Venerdì 3 Dicembre 2021

LA PROFILASSI
VENEZIA Paura della variante Omicron o timore di subire nuove restrizioni? Quali che siano le ragioni, il dato di cronaca è che in Veneto si sta assistendo a una impennata di prenotazioni e di somministrazioni di vaccini anti Covid-19, principalmente per la terza dose, il cosiddetto booster. E da quando la Regione ha dato la possibilità di anticipare la data della seduta vaccinale, c'è stata una corsa ad avere l'inoculazione il prima possibile. Due dati sono emblematici: il 1° novembre in Veneto sono state somministrate 2.443 dosi di cui 288 prime dosi e 1.292 booster. Un mese dopo, il 1° dicembre, con le agende aperte anche ai cinquantenni e non più solo ai più anziani, si è arrivati a somministrare 47.395 dosi di cui 42.835 booster, ma anche 2.762 prime dosi. Dettaglio non secondario: il target assegnato al Veneto dal commissario Figliuolo dal 1° al 3 dicembre era di fare almeno 32.468 somministrazioni al giorno. Obiettivo più che superato, anzi, il Veneto ne ha fatte 15mila in più.

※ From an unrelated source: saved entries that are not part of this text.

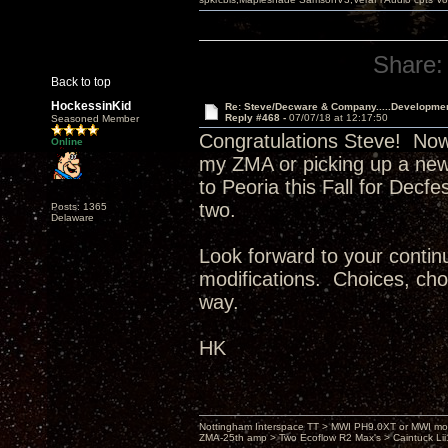
Share:
Back to top
HockessinKid
Re: Steve/Decware & Company.....Developme
Reply #468 -
07/07/18 at 12:17:50
Seasoned Member
Congratulations Steve! Now
Online
my ZMA or picking up a new
to Peoria this Fall for Decf
two.
Posts: 1365
Delaware
Look forward to your continu
modifications. Choices, choi
way.
HK
Nottingham Interspace TT > MWI PH9.0XT or MWI mo
ZMA-25th amp > Two Ecoflow R2 Max's > Caintuck Li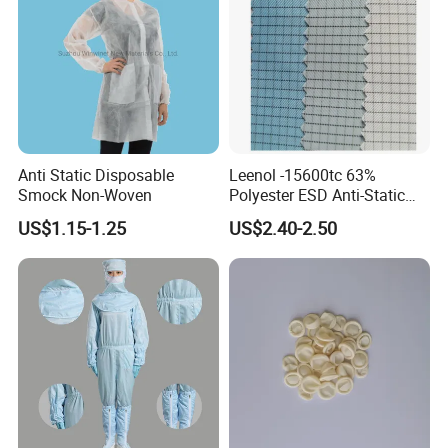
Anti Static Disposable
Leenol -15600tc 63%
Smock Non-Woven
Polyester ESD Anti-Static
Silk Twill Fabric 1cm Grid
US$1.15-1.25
US$2.40-2.50
for Clothes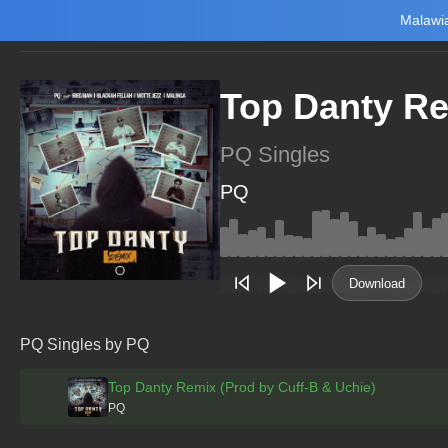
Malawia
Home
Trending
New
Top Charts
Playlists
Artists
Top Danty Re
PQ Singles
PQ
Main Home
Music
Tourism
Download
NewsBrief
Join Android App
PQ Singles by PQ
Beta Testing
Top Danty Remix (Prod by Cuff-B & Uchie)
PQ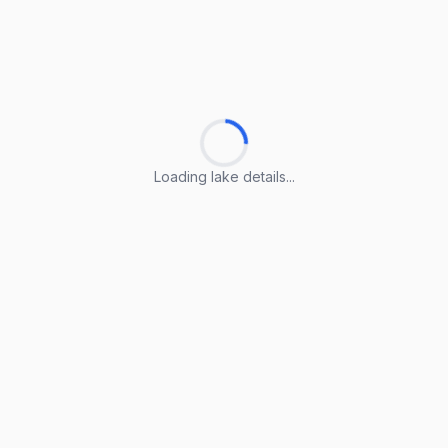
Loading lake details...
Loading lake details...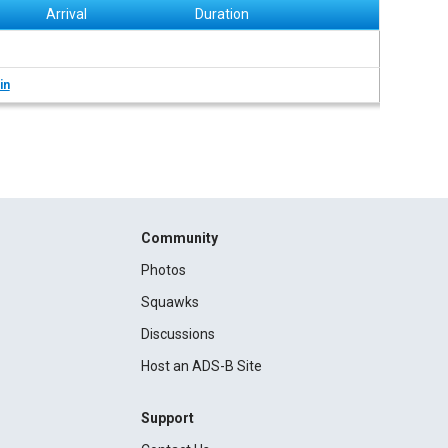
Arrival
Duration
in
Community
Photos
Squawks
Discussions
Host an ADS-B Site
Support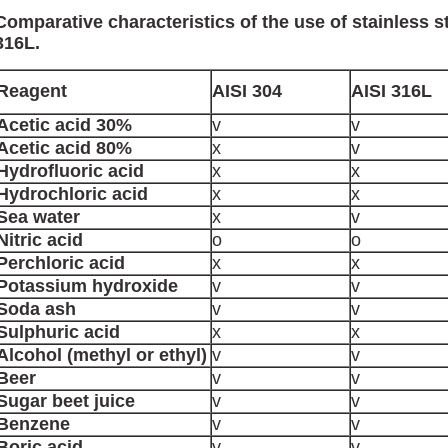
Comparative characteristics of the use of stainless s
316L.
Reagent
AISI 304
AISI 316L
Acetic acid 30%
v
v
Acetic acid 80%
x
v
Hydrofluoric acid
x
x
Hydrochloric acid
x
x
Sea water
x
v
Nitric acid
o
o
Perchloric acid
x
x
Potassium hydroxide
v
v
Soda ash
v
v
Sulphuric acid
x
x
Alcohol (methyl or ethyl)
v
v
Beer
v
v
Sugar beet juice
v
v
Benzene
v
v
Boric acid
v
v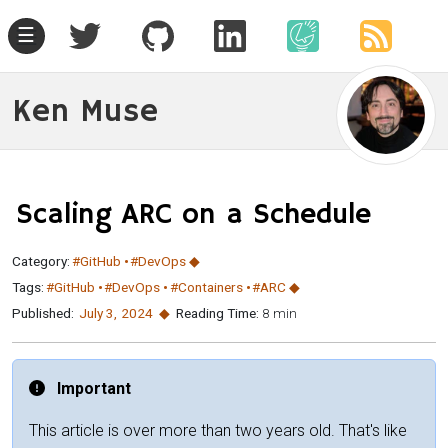
☰
Ken Muse
Scaling ARC on a Schedule
Category:
#GitHub
#DevOps
Tags:
#GitHub
#DevOps
#Containers
#ARC
Published:
July 3
,
2024
Reading Time:
8 min
Important
This article is over more than two years old. That's like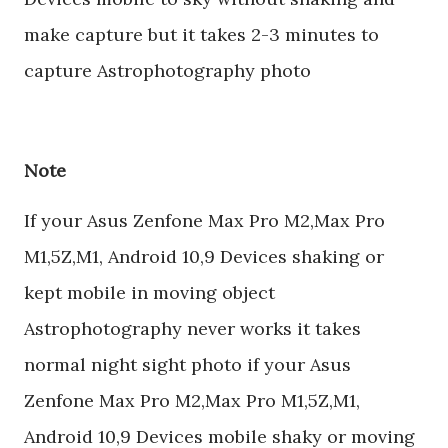
make capture but it takes 2-3 minutes to
capture Astrophotography photo
Note
If your Asus Zenfone Max Pro M2,Max Pro
M1,5Z,M1, Android 10,9 Devices shaking or
kept mobile in moving object
Astrophotography never works it takes
normal night sight photo if your Asus
Zenfone Max Pro M2,Max Pro M1,5Z,M1,
Android 10,9 Devices mobile shaky or moving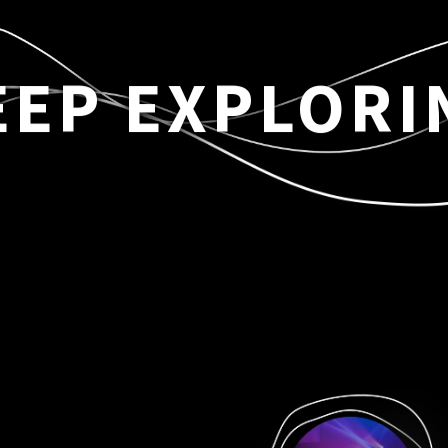
EEP EXPLORI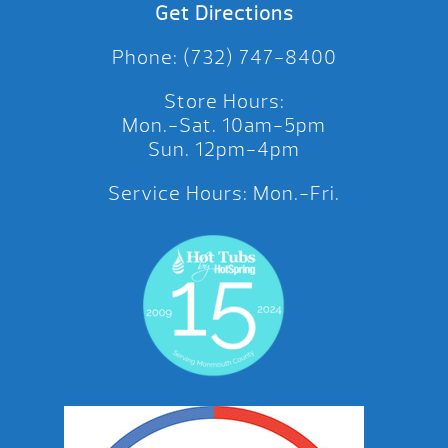
Get Directions
Phone: (732) 747-8400
Store Hours:
Mon.-Sat. 10am-5pm
Sun. 12pm-4pm
Service Hours: Mon.-Fri.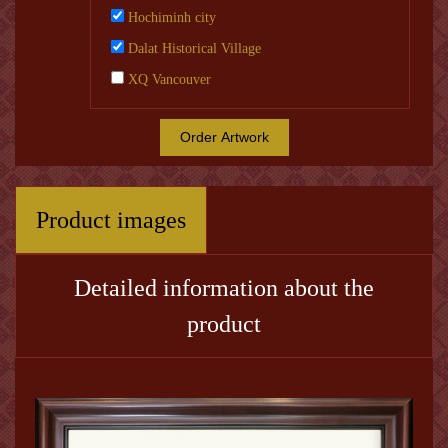
Hochiminh city
Dalat Historical Village
XQ Vancouver
Order Artwork
Product images
Detailed information about the
product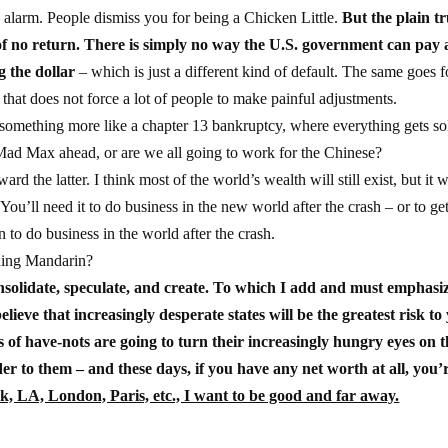
e alarm. People dismiss you for being a Chicken Little.
But the plain tr
f no return. There is simply no way the U.S. government can pay al
g the dollar
– which is just a different kind of default. The same goes f
that does not force a lot of people to make painful adjustments.
r something more like a chapter 13 bankruptcy, where everything gets so
 Mad Max ahead, or are we all going to work for the Chinese?
 the latter. I think most of the world’s wealth will still exist, but it w
ou’ll need it to do business in the new world after the crash – or to get
to do business in the world after the crash.
ning Mandarin?
solidate, speculate, and create. To which I add and must emphasi
 believe that increasingly desperate states will be the greatest risk to
 of have-nots are going to turn their increasingly hungry eyes on t
der to them – and these days, if you have any net worth at all, you’
k, LA, London, Paris, etc., I want to be good and far away.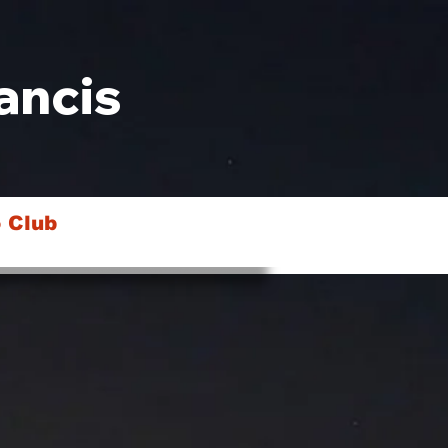
ancis
 Club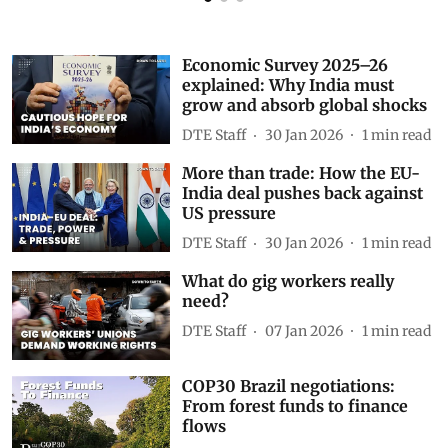
Economic Survey 2025–26
explained: Why India must
grow and absorb global shocks
DTE Staff
30 Jan 2026
1
min read
More than trade: How the EU-
India deal pushes back against
US pressure
DTE Staff
30 Jan 2026
1
min read
What do gig workers really
need?
DTE Staff
07 Jan 2026
1
min read
COP30 Brazil negotiations:
From forest funds to finance
flows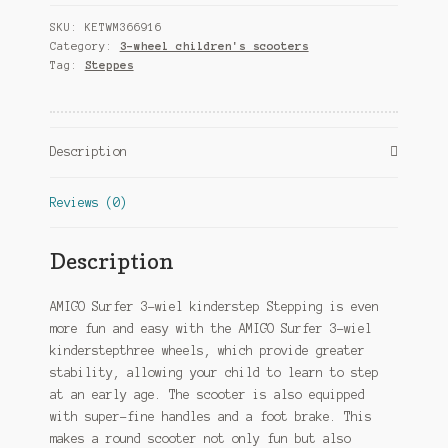
kinderstep
SKU:
KETWM366916
Junior
Category:
3-wheel children's scooters
Foot
Tag:
Steppes
brakes
Black/Blue
quantity
Description
Reviews (0)
Description
AMIGO Surfer 3-wiel kinderstep Stepping is even
more fun and easy with the AMIGO Surfer 3-wiel
kinderstepthree wheels, which provide greater
stability, allowing your child to learn to step
at an early age. The scooter is also equipped
with super-fine handles and a foot brake. This
makes a round scooter not only fun but also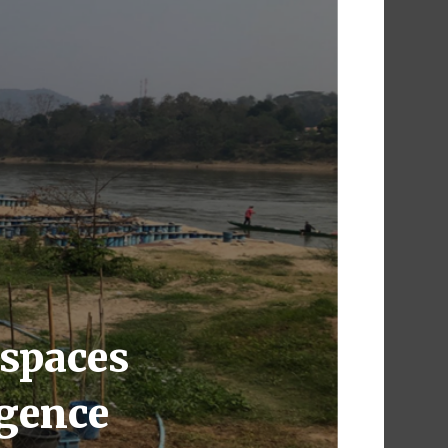
 spaces
rgence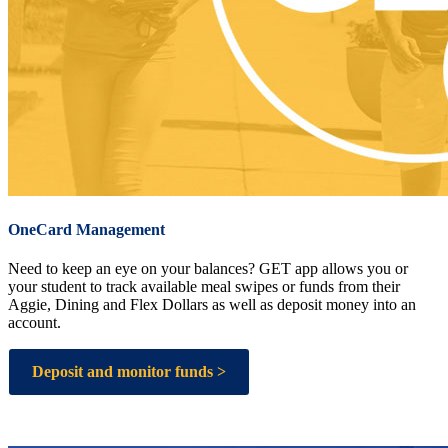
OneCard Management
Need to keep an eye on your balances? GET app allows you or
your student to track available meal swipes or funds from their
Aggie, Dining and Flex Dollars as well as deposit money into an
account.
Deposit and monitor funds >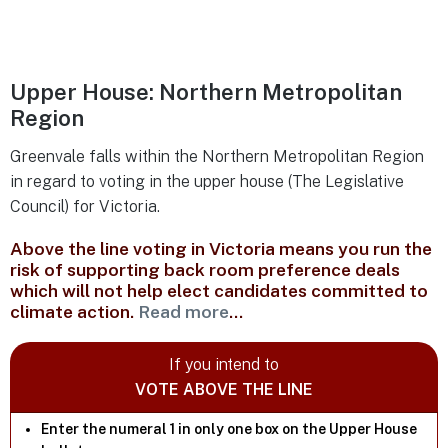
Upper House: Northern Metropolitan
Region
Greenvale falls within the Northern Metropolitan Region
in regard to voting in the upper house (The Legislative
Council) for Victoria.
Above the line voting in Victoria means you run the
risk of supporting back room preference deals
which will not help elect candidates committed to
climate action.
Read more
...
If you intend to
VOTE ABOVE THE LINE
Enter the numeral 1 in only one box on the Upper House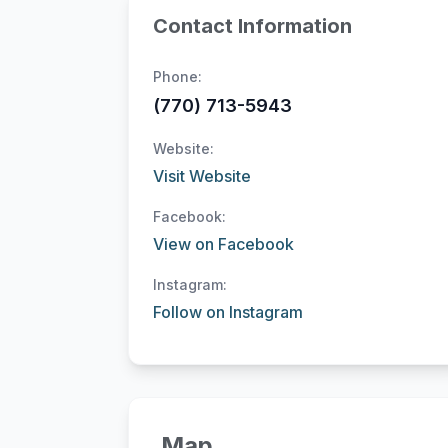
Contact Information
Phone:
(770) 713-5943
Website:
Visit Website
Facebook:
View on Facebook
Instagram:
Follow on Instagram
Map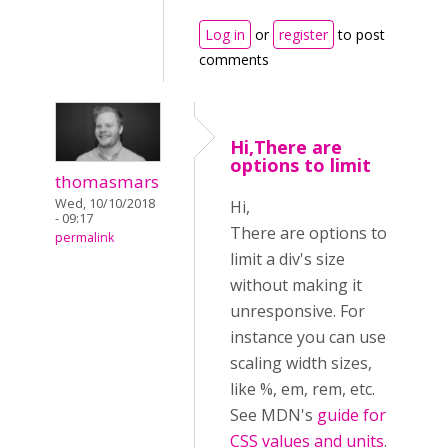
Log in
or
register
to post
comments
Hi,There are
options to limit
thomasmars
Wed, 10/10/2018
Hi,
- 09:17
There are options to
permalink
limit a div's size
without making it
unresponsive. For
instance you can use
scaling width sizes,
like %, em, rem, etc.
See MDN's
guide for
CSS values and units
.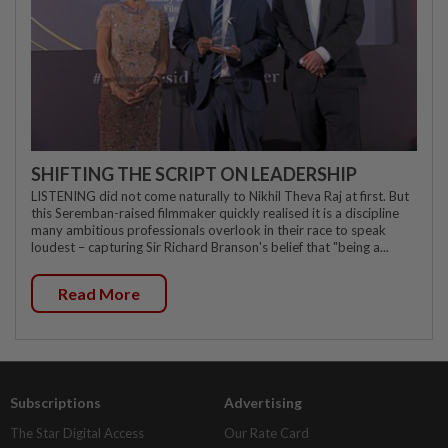
SHIFTING THE SCRIPT ON LEADERSHIP
LISTENING did not come naturally to Nikhil Theva Raj at first. But
this Seremban-raised filmmaker quickly realised it is a discipline
many ambitious professionals overlook in their race to speak
loudest – capturing Sir Richard Branson's belief that "being a...
Read More
Subscriptions
Advertising
The Star Digital Access
Our Rate Card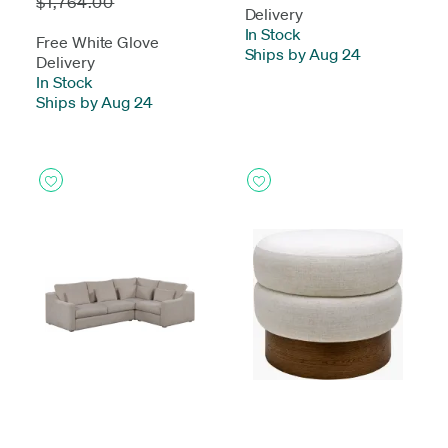
$1,764.00
Delivery
In Stock
-
Free White Glove
Ships by Aug 24
Delivery
In Stock
-
Ships by Aug 24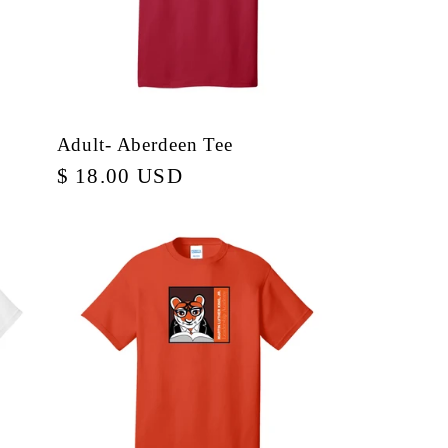
Adult- Aberdeen Tee
Regular
$ 18.00 USD
price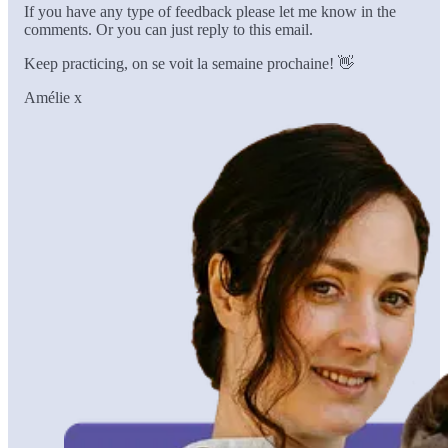
If you have any type of feedback please let me know in the
comments. Or you can just reply to this email.
Keep practicing, on se voit la semaine prochaine! 👋
Amélie x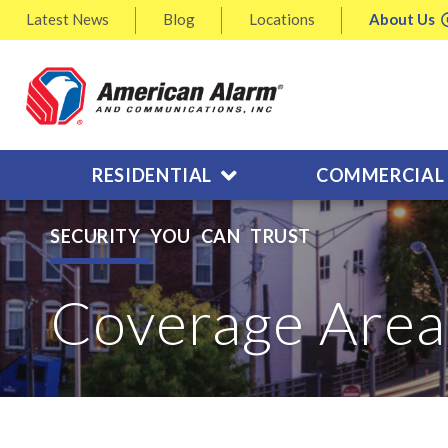
Latest
News
Blog
Locations
About
Us
RESIDENTIAL
COMMERCIAL
SECURITY YOU CAN TRUST
Coverage Area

Questi dati danno una precisa fotografia. I sì-vax che la scorsa primavera, quando peraltro non c'era grande disponibilità di vaccini, protestavano perché non riuscivano a trovare un posto, ora hanno preso nuovamente d'assalto i portali delle Ulss per poter completare la loro copertura contro il coronavirus. Ma ci sono anche tanti veneti che non si erano immunizzati e che, alla vigilia dell'entrata in vigore del Super Green pass, cioè la certificazione da vaccino che consentirà di andare al ristorante o a sciare, in queste ore si sono decisi. Risultato: impennata delle inoculazioni e code pressoché in tutti gli hub vaccinali. Ieri, al PalaExpo di Marghera, il più grande centro della regione, c'è chi ha cronometrato un'attesa di 2 ore e 47 minuti.
I NUMERI
In Veneto dall'inizio della campagna di profilassi sono state somministrate 7.820.188 dosi pari al 92,4% di quelle ricevute dalla struttura commissariale. Di queste, 3.416.213 sono prime dosi, 3.850.683 richiami, 553.292 booster/addizionali. Il 77,1% della popolazione totale ha avuto almeno una dose di vaccino, ma si sale all'85,5% se si considerano solo gli over 12, cioè la popolazione finora vaccinabile. Quelli che hanno fatto le due dosi sono l'84,1%, sempre considerando la popolazione vaccinabile. Ebbene, quest'ultimo non è un grande dato, altre Regioni hanno fatto meglio. La Lombardia, per esempio, ieri ha raggiunto quota 90,9% sulle seconde dosi, quasi 7 punti percentuali in più del Veneto. «Altro dato davvero importante - ha scritto sulla sua pagina Facebook il governatore Attilio Fontana - 1.210.000 lombardi, il 13,3%, hanno già fatto anche la terza dose. Andiamo avanti così». Sui booster non c'è tanta differenza tra le due regioni, il Veneto infatti è sul 12,5% per le terze dosi.
100,1%
Quanto alla distinzione per fasce di età, in Veneto fa impressione il 100,1% di ultra ottantenni che hanno ricevuto almeno una dose e che, fatto o prenotato, sono a posto anche con il richiamo: come può essere più del 100 per cento? La spiegazione l'ha data Francesca Russo, a capo della Direzione Prevenzione della Regione: il dato sconta il mancato aggiornamento dell'anagrafe regionale e cioè la mortalità, motivo per cui la percentuale corretta si aggira attorno al 99%.